The whole village had gathered for our send off. My pack was filled with soy nuts, and buckwheat, corn kernels, and potatoes that the villagers had given me for the journey. A few of Karma’s friends walked with us for a while through the fields to the outskirts of the village until we came to the path where we knew it was time to go our separate ways. We all came to a stop and looked at one another in silence. All of a sudden one of the little girls that had come with us, pictured in this blog, walked up to Karma and slipped the sandals off her feet.
“Lo,” was all she said. (Here)
Karma looked up at the girl with a very surprised look on her face. “No it’s okay, I’ll be fine without them.”
“Please take them. You’ll need them,” the little girl told her.
I watched Karma’s eyes well up with tears as she slipped her feet into the old worn sandals and said her final goodbye to the girls. Then she walked; up and down mountains, through rivers, and streams, and mud for three days with the sandals on her feet until we reached her new home. She walked with them to her first day of school when I took her to meet her new principal and her teacher in nursery class, and then for the rest of the week as I watched her write the alphabet, over and over and over again while the other children played or watched TV.

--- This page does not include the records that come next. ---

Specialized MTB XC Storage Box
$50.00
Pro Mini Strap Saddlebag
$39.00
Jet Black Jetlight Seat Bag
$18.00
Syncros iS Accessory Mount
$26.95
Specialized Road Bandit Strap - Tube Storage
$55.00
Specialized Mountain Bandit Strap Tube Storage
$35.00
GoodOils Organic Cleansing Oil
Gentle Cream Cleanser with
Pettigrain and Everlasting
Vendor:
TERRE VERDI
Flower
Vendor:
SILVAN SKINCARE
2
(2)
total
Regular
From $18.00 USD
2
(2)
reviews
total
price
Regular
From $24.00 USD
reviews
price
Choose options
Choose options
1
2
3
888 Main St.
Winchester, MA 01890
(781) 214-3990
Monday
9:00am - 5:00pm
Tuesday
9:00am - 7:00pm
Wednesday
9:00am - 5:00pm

There are times when I get really discouraged. I think to myself, what am I doing all the way over here? Who am I in this world? There are so many kids and for every child that I keep or enroll in school, there were at least 100 others that I have to say no to. I never forget their faces.

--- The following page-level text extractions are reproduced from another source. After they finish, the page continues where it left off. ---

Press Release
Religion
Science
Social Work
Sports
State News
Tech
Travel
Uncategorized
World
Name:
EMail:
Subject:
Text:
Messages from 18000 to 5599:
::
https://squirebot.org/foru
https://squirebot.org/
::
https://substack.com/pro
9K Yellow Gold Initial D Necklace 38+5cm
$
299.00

I guess my point in telling this story is that there are little heros along the way that inspire me. These are the people that keep me going, and that give me hope in this world. I always think about the little girl that gave the shoes off her feet that day for her friend, not knowing if or when her next pair would come. I imagine her barefoot working the fields, or with one of her baby brothers on her back carrying water. She inspired me and touched my heart in such a big way.
Then there’s the girl in Bukhta’s story- the one who came and asked that I go and find him, this little boy she barely even knew, but had seen on the way to her village and wanted to help. She went with me to go and find him and he’s now living in a safe home with enough food and 19 brothers and sisters. He’s going to school and it’s only because of her actions. She took the time to stop by my house one day and introduce herself, a 16 year old girl studying to be a teacher. She is the REAL hero of Buhkta’s story. She changed Buhkta’s life forever and I don’t even know that Buhkta is old enough to know or understand that yet.

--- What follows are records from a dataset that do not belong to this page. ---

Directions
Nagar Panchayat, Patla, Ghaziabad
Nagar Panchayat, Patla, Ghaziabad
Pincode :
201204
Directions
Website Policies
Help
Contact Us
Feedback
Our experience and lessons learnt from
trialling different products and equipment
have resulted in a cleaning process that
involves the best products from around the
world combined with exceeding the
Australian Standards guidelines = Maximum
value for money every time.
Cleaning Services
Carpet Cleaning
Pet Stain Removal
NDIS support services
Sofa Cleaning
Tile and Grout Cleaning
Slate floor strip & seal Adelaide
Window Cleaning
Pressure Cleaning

I recently got an e-mail from a beautiful Canadian woman whose name also happens to be Maggie. She had read my blog and was writing to tell me about an organization called “Facing the World” that does operations for children with facial deformities. She wrote the organization to tell them about Juntara, the little girl I wrote about in the “Ugly-beautiful” entry a few weeks ago. The next day I got an e-mail from Facing the World saying that Juntara was a candidate for one of their surgeries. Assuming that all goes well and I can get them a CT scan and an MRI, she could very well be flying over to London for surgery on her orbital brain tumor.
We are all connected in this beautiful world. We are connected by our actions towards each other.